=== WORK ITEM ===
Which lines below mention "Пасху"? Pick each one out.

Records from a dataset
>>>>>

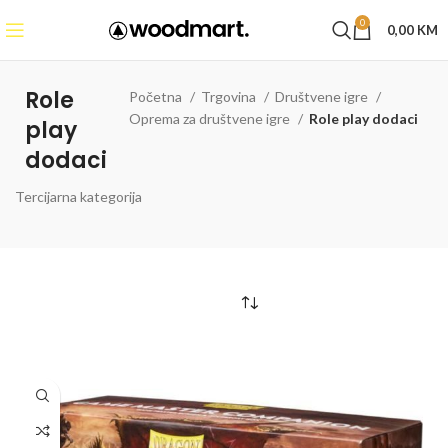
0
0,00
KM
Role
Početna
Trgovina
Društvene igre
Oprema za društvene igre
Role play dodaci
play
dodaci
Tercijarna kategorija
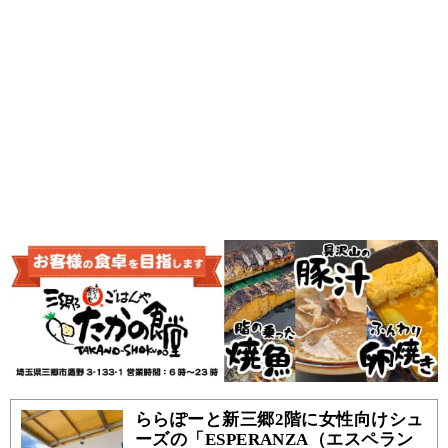
ららぽーと新三郷2階に女性向けシュ
ーズの「ESPERANZA（エスペラン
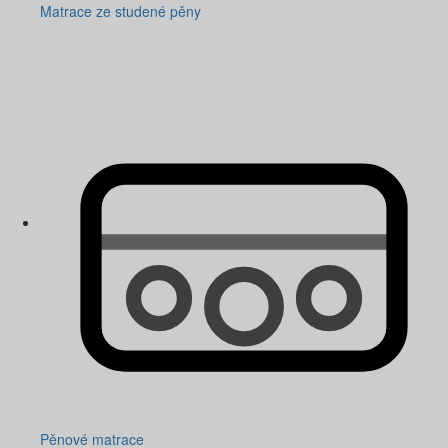
Matrace ze studené pěny
Pěnové matrace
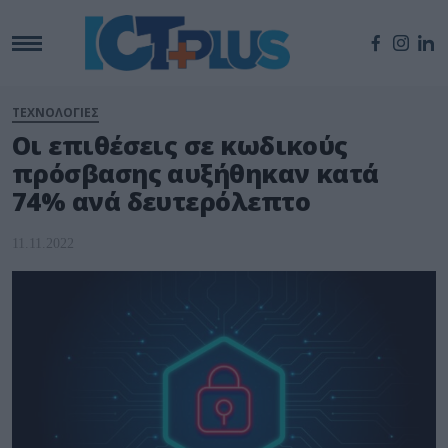
ΤΕΧΝΟΛΟΓΙΕΣ
Οι επιθέσεις σε κωδικούς
πρόσβασης αυξήθηκαν κατά
74% ανά δευτερόλεπτο
11.11.2022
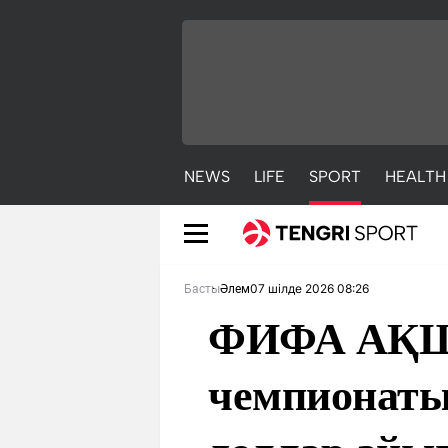
NEWS
LIFE
SPORT
HEALTH
07 шілде 2026 08:26
Басты
Әлем
ФИФА АҚШ
чемпионаты
NEWS
LIFE
S
Жаңалықтар
Әдемі
С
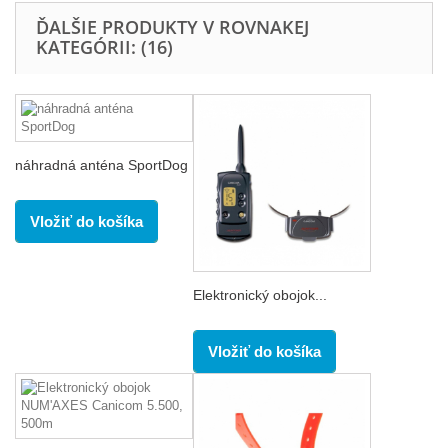
ĎALŠIE PRODUKTY V ROVNAKEJ
KATEGÓRII: (16)
náhradná anténa SportDog
Vložiť do košíka
Elektronický obojok...
Vložiť do košíka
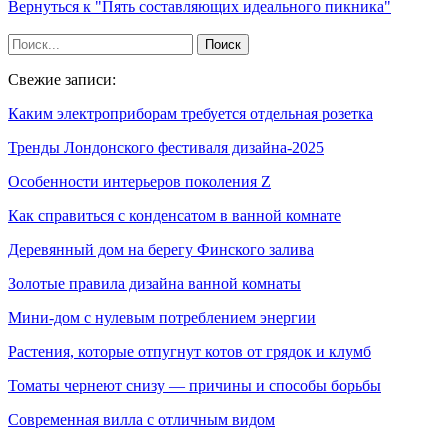
Вернуться к "Пять составляющих идеального пикника"
Свежие записи:
Каким электроприборам требуется отдельная розетка
Тренды Лондонского фестиваля дизайна-2025
Особенности интерьеров поколения Z
Как справиться с конденсатом в ванной комнате
Деревянный дом на берегу Финского залива
Золотые правила дизайна ванной комнаты
Мини-дом с нулевым потреблением энергии
Растения, которые отпугнут котов от грядок и клумб
Томаты чернеют снизу — причины и способы борьбы
Современная вилла с отличным видом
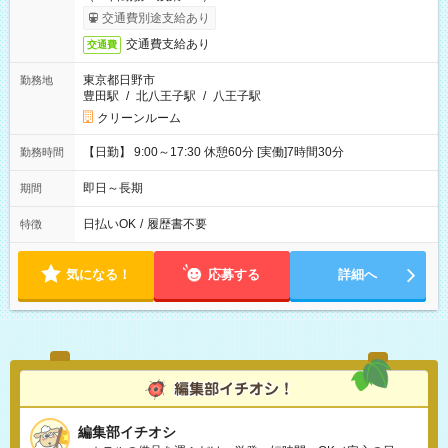
交通費別途支給あり
交通費支給あり
交通費
東京都日野市
勤務地
豊田駅
/
北八王子駅
/
八王子駅
クリーンルーム
【日勤】 9:00～17:30 休憩60分 [実働]7時間30分
勤務時間
即日～長期
期間
日払いOK
/
履歴書不要
特徴
気になる！
応募する
詳細へ
編集部イチオシ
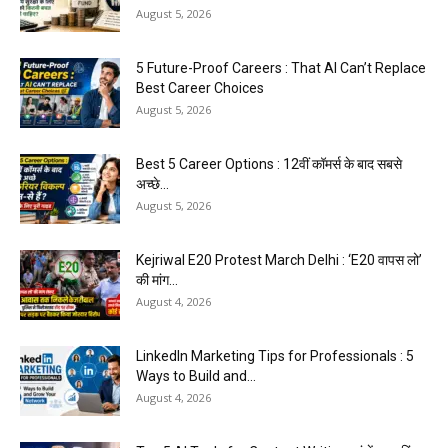
August 5, 2026
5 Future-Proof Careers : That AI Can’t Replace
Best Career Choices
August 5, 2026
Best 5 Career Options : 12वीं कॉमर्स के बाद सबसे
अच्छे...
August 5, 2026
Kejriwal E20 Protest March Delhi : ‘E20 वापस लो’
की मांग...
August 4, 2026
LinkedIn Marketing Tips for Professionals : 5
Ways to Build and...
August 4, 2026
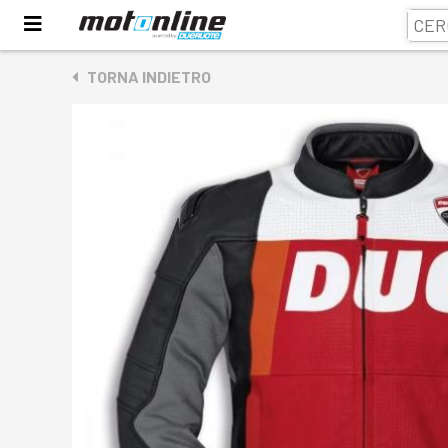
TORNA INDIETRO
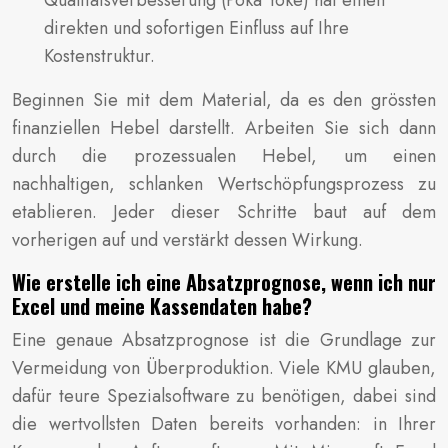
direkten und sofortigen Einfluss auf Ihre
Kostenstruktur.
Beginnen Sie mit dem Material, da es den grössten
finanziellen Hebel darstellt. Arbeiten Sie sich dann
durch die prozessualen Hebel, um einen
nachhaltigen, schlanken Wertschöpfungsprozess zu
etablieren. Jeder dieser Schritte baut auf dem
vorherigen auf und verstärkt dessen Wirkung.
Wie erstelle ich eine Absatzprognose, wenn ich nur
Excel und meine Kassendaten habe?
Eine genaue Absatzprognose ist die Grundlage zur
Vermeidung von Überproduktion. Viele KMU glauben,
dafür teure Spezialsoftware zu benötigen, dabei sind
die wertvollsten Daten bereits vorhanden: in Ihrer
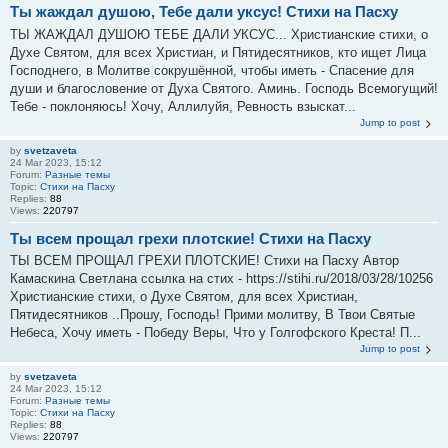
Ты жаждал душою, Тебе дали уксус! Стихи на Пасху
ТЫ ЖАЖДАЛ ДУШОЮ ТЕБЕ ДАЛИ УКСУС... Христианские стихи, о
Духе Святом, для всех Христиан, и Пятидесятников, кто ищет Лица
Господнего, в Молитве сокрушённой, чтобы иметь - Спасение для
души и благословение от Духа Святого. Аминь. Господь Всемогущий!
Тебе - поклоняюсь! Хочу, Аллилуйя, Ревность взыскат...
Jump to post
by
svetzaveta
24 Mar 2023, 15:12
Forum:
Разные темы
Topic:
Стихи на Пасху
Replies:
88
Views:
220797
Ты всем прощал грехи плотские! Стихи на Пасху
ТЫ ВСЕМ ПРОЩАЛ ГРЕХИ ПЛОТСКИЕ! Стихи на Пасху Автор
Камаскина Светлана ссылка на стих - https://stihi.ru/2018/03/28/10256
Христианские стихи, о Духе Святом, для всех Христиан,
Пятидесятников ..Прошу, Господь! Прими молитву, В Твои Святые
Небеса, Хочу иметь - Победу Веры, Что у Голгофского Креста! П...
Jump to post
by
svetzaveta
24 Mar 2023, 15:12
Forum:
Разные темы
Topic:
Стихи на Пасху
Replies:
88
Views:
220797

<<<<<

=== RESPONSE TO THIS EXERCISE ===
Ты жаждал душою, Тебе дали уксус! Стихи на Пасху
Стихи на Пасху
Ты всем прощал грехи плотские! Стихи на Пасху
ТЫ ВСЕМ ПРОЩАЛ ГРЕХИ ПЛОТСКИЕ! Стихи на Пасху Автор
Стихи на Пасху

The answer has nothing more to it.